The City of Williams Lake presented its preliminary budget at a special committee of the whole council meeting earlier this week.
The preliminary operating budget was built on the council’s direction of a zero per cent property tax and fees increase but included a two per cent projection for property valuation increases. The preliminary budget was also built on assuming a return to pre-COVID normalcy and did not account for potential emergency-related service interruptions.
The projected operating revenue is $29.6 million, with a predicted $27.4 million in expenses giving the City a surplus of $2.2 million.
The City’s predicted capital expenditures are $11.9 million, with the City’s proposed funding sources bringing in $8.3 million, leaving them $3.6 million short. The City still can afford to fund the capital plan from a predicted over $7 million in reserves.
Mayor Walt Cobb said that the preliminary budget shouldn’t change too much from the actual finalized budget, except for some of the dollar figures.
“We’ve said we want a zero percent increase, but we’ve also said no reduction in services, so it’s up to the staff,” he said. “If they come to us and say if you want us to continue doing this, we’ve got to have this much money, and that’s when the crunch comes and when we decide, can we cut somewhere else, or do we actually increase taxes.”
Cobb said overall; he feels the City is in a good place going forward, much better than other communities.
“We’ve been very stringent in the last six years, and we’ve gone with a zero per cent increase; other communities weren’t that way.

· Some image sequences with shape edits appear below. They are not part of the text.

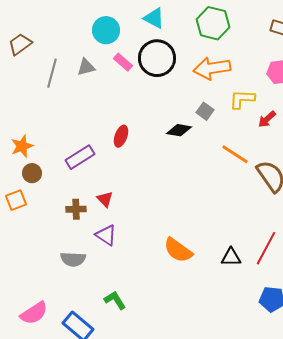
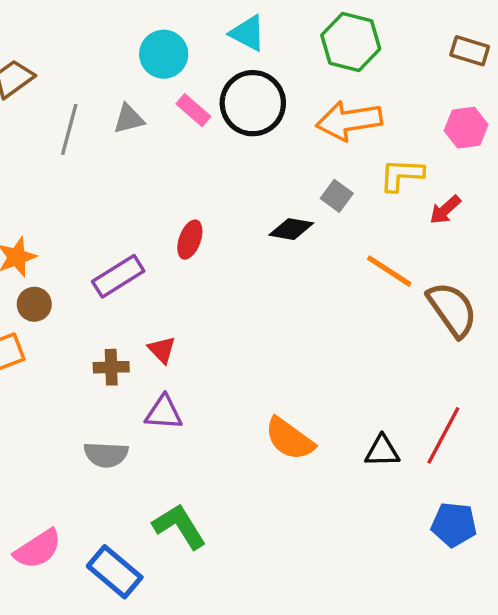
purple triangle: (106, 235) -> (164, 413), turned -30
green L-shape: (115, 300) -> (179, 526), size x1.4

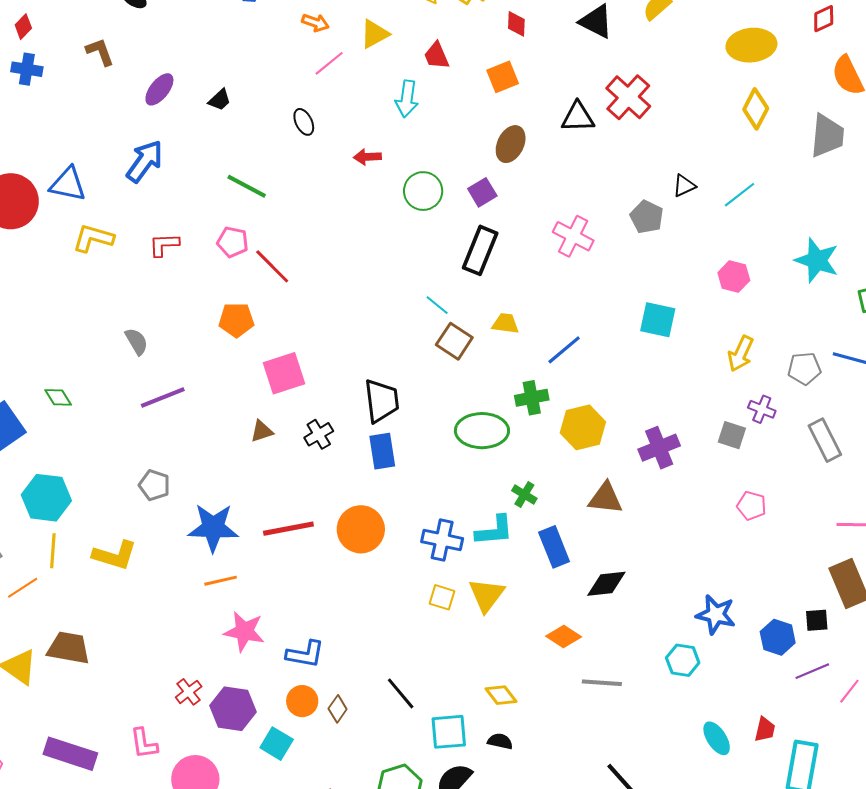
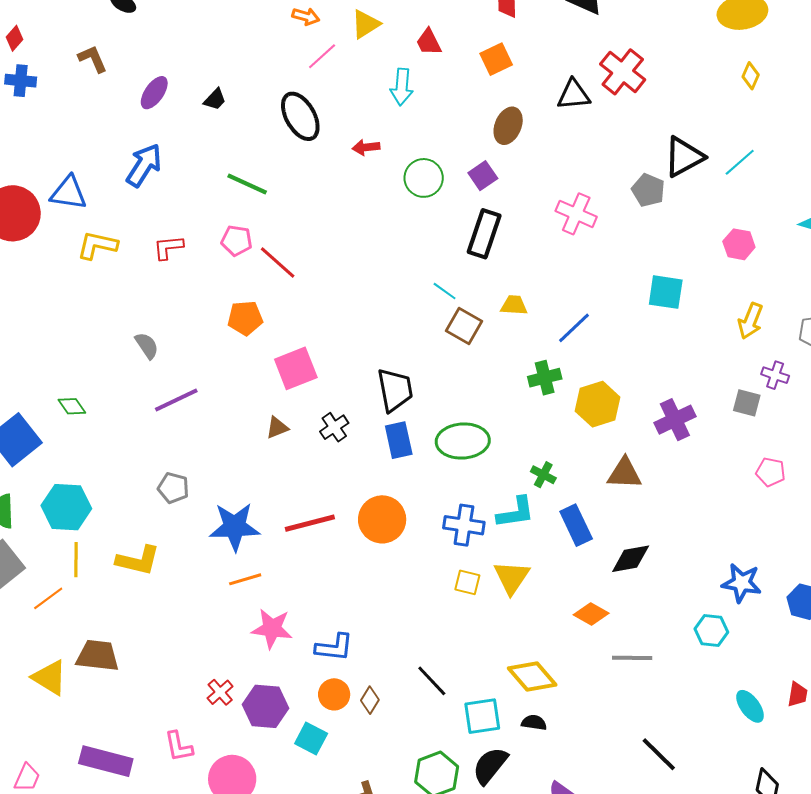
yellow diamond: (756, 109) -> (751, 76), size x0.7
black ellipse: (304, 122) -> (300, 116), size x1.8
black triangle: (684, 186) -> (684, 157), size x1.8
green ellipse: (482, 431) -> (463, 441), moved
yellow diamond: (501, 695) -> (532, 676), size x1.5

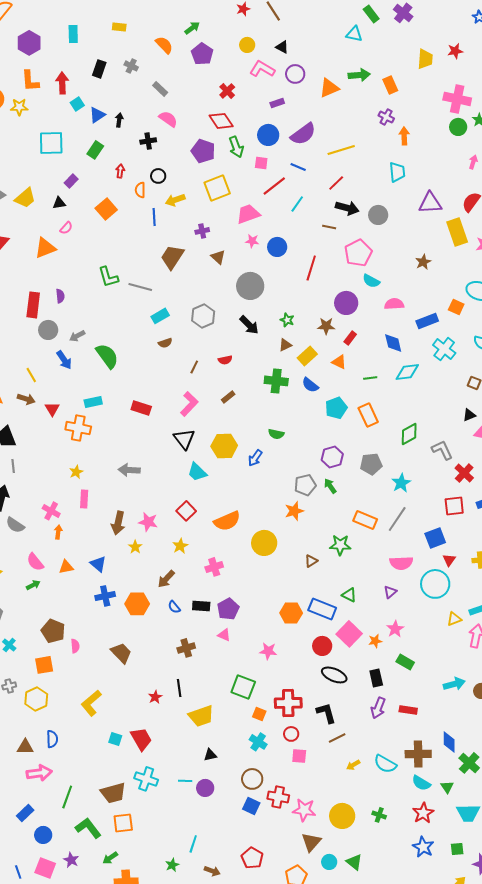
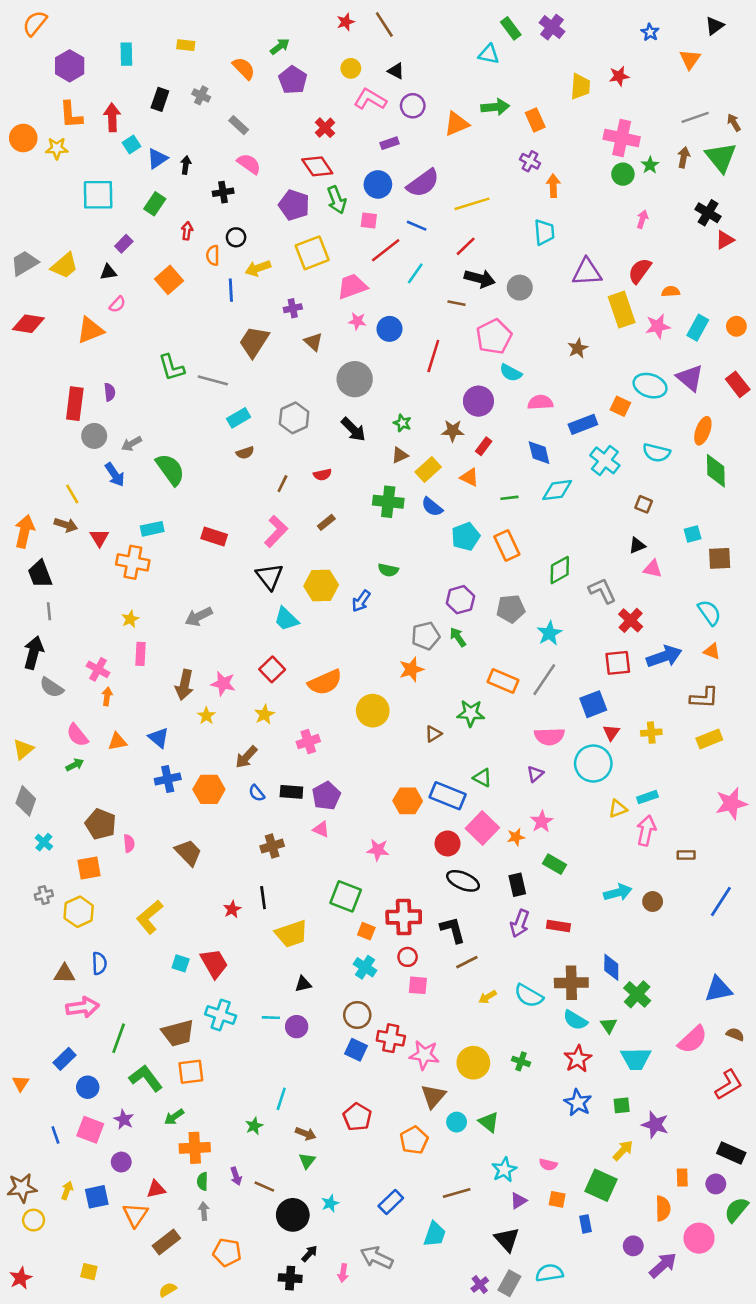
gray arrow: (129, 470) -> (199, 616), turned -30

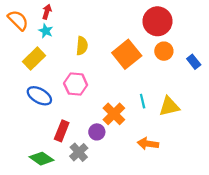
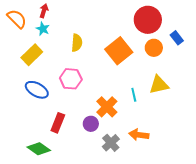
blue rectangle: (194, 62) -> (177, 38), moved
yellow triangle: (169, 106) -> (159, 85), moved
gray cross: (79, 152) -> (111, 143), moved

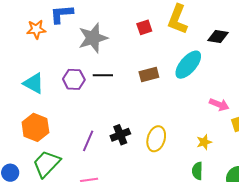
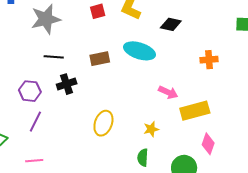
cyan ellipse: (188, 65) -> (139, 51), turned 64
purple hexagon: (74, 79) -> (30, 91), moved
black cross: (120, 135) -> (67, 84), moved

They’ve increased, they didn’t get the revenue in, we’ve managed to get all of our revenue in, other communities haven’t, and they are having to use the COVID funding to balance their budgets, so they don’t have to make a bunch of staff cuts,” he said. “Because we’ve been good stewards of the money, we are not having to do that; we are able to use that COVID money for shortfalls in revenue or shortfalls for seniors, for businesses, as much as we can, and staying within the guidelines that the province has set up for with the money.”
Cobb said it’s so far, so good, but if businesses continue to struggle and have to close doors, that’s when problems may arise.
“We will be in a really good place if things go back to normal, and we are not to be not in a bad place even if it stays like this for another year,” he stated. “The crunch will come as we start to lose businesses, we’ve been lucky so far, but as we start losing businesses, we start revenue, and that’s when the time comes to make the decisions.”